How to use container in Runtime Environments?

rabraham · May 17, 2022, 6:51pm

Hi,
I’d like to use the ‘container’ option but I’m not sure how to make it work? The following code works when I run it on the command line

# tf1/main.py
import tensorflow as tf
import time
DEPLOY_TIME = time.time()
class Predictor:
    def __init__(self):
        print("Initializing Predictor")
        pass

    def work(self):
        return tf.__version__ + f"|{DEPLOY_TIME}"
        pass




if __name__ == "__main__":
    print("Deploy Time:" + str(DEPLOY_TIME))

    import ray
    import os
    ray.init(namespace='indexing')


    try:
        old = ray.get_actor("tf1")
        print("Killing TF1")
        ray.kill(old)
    except ValueError:
        print("Not Killing TF1 as it's not present")


    PredictorActor = ray.remote(Predictor)
    PredictorActor.options(name="tf1", lifetime="detached").remote()
    a = ray.get_actor("tf1")
    print("Named Actor Call")
    print(ray.get(a.work.remote()))

On the command line, it works with

 ray job submit --runtime-env-json='{"working_dir": "./", "pip": ["tensorflow==1.15"], "excludes": ["venv"]}' -- python main.py

Re: using a container.

I’ve tried the following code.

#Dockerfile

# set base image (host OS)
FROM python:3.6

# set the working directory in the container
WORKDIR /code

# copy the dependencies file to the working directory
COPY requirements.txt .

# install dependencies
RUN pip install -r requirements.txt

# copy the content of the local src directory to the working directory
COPY . .

# command to run on container start
CMD [ "python", "main.py" ]

I build an image as ‘tf1:latest’ and then try

ray job submit --runtime-env-json='{"container": {"image": "tf1:latest"}}' -- python main.py

My client calling code(which works when run on the command line but not when using a container)

#client
import ray

ray.init(namespace="indexing")

print("Ray Namespace")
print(ray.get_runtime_context().namespace)


print("In Pipeline Indexing Both")
a = ray.get_actor("tf1")
print(ray.get(a.work.remote()))

raulchen · May 18, 2022, 8:54am

Hi, did you see any error message?
Or could you upload your logs? You can enable debug log by setting env var “RAY_BACKEND_LOG_LEVEL=debug”, and upload this dir “/tmp/ray/session_latest/logs”.

GuyangSong · May 18, 2022, 4:27pm

Hey @rabraham Thanks for your feedback and glads to see you are trying to use container in Runtime Environments!

First, I should say I’m sorry that the doc of container is insufficient and makes container runtime environments hard to use. We will enhancement this part recently.

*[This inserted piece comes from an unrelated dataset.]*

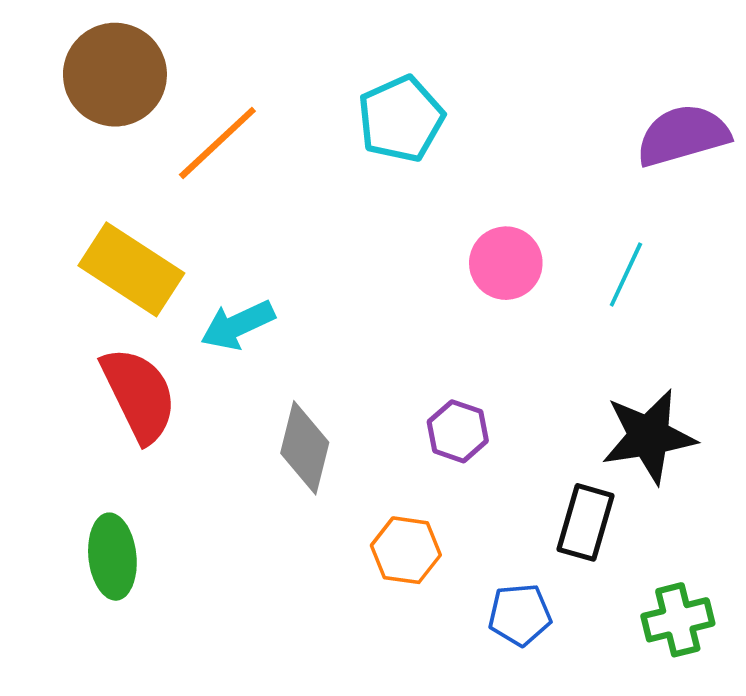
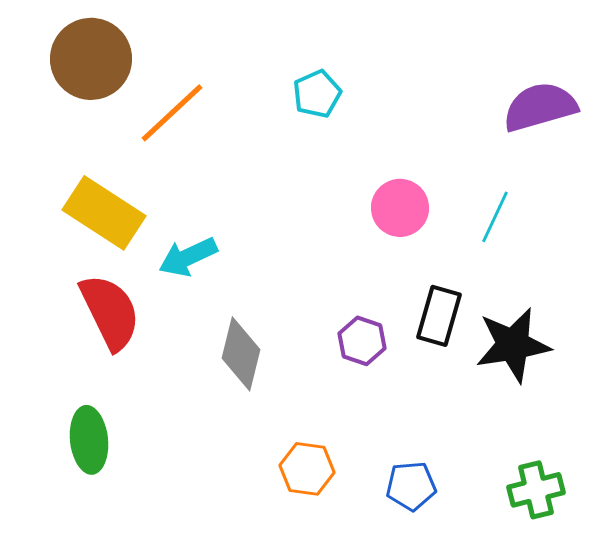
cyan pentagon: (401, 119) -> (317, 94), size x0.7
black rectangle: (586, 522) -> (439, 316), moved
orange hexagon: (406, 550) -> (307, 469), moved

And about the container functionality, I should indicate the state:

We don’t support using container in “ray submit” now.
If you want to use this functionality, here are some requirements about your cluster environment:
- You should instead “podman” in your hosts of Ray cluster because we need to start containers by it. You should make sure “podman” could start containers in your hosts, like the command podman run --cgroup-manager=cgroupfs --network=host --pid=host --ipc=host --env-host ---entrypoint python docker.io/rayproject/ray:1.12.0
- Your image should include a python which version is same as your Ray cluster. And in the python environment, you should already installed ray which version is sam as your Ray cluster as well.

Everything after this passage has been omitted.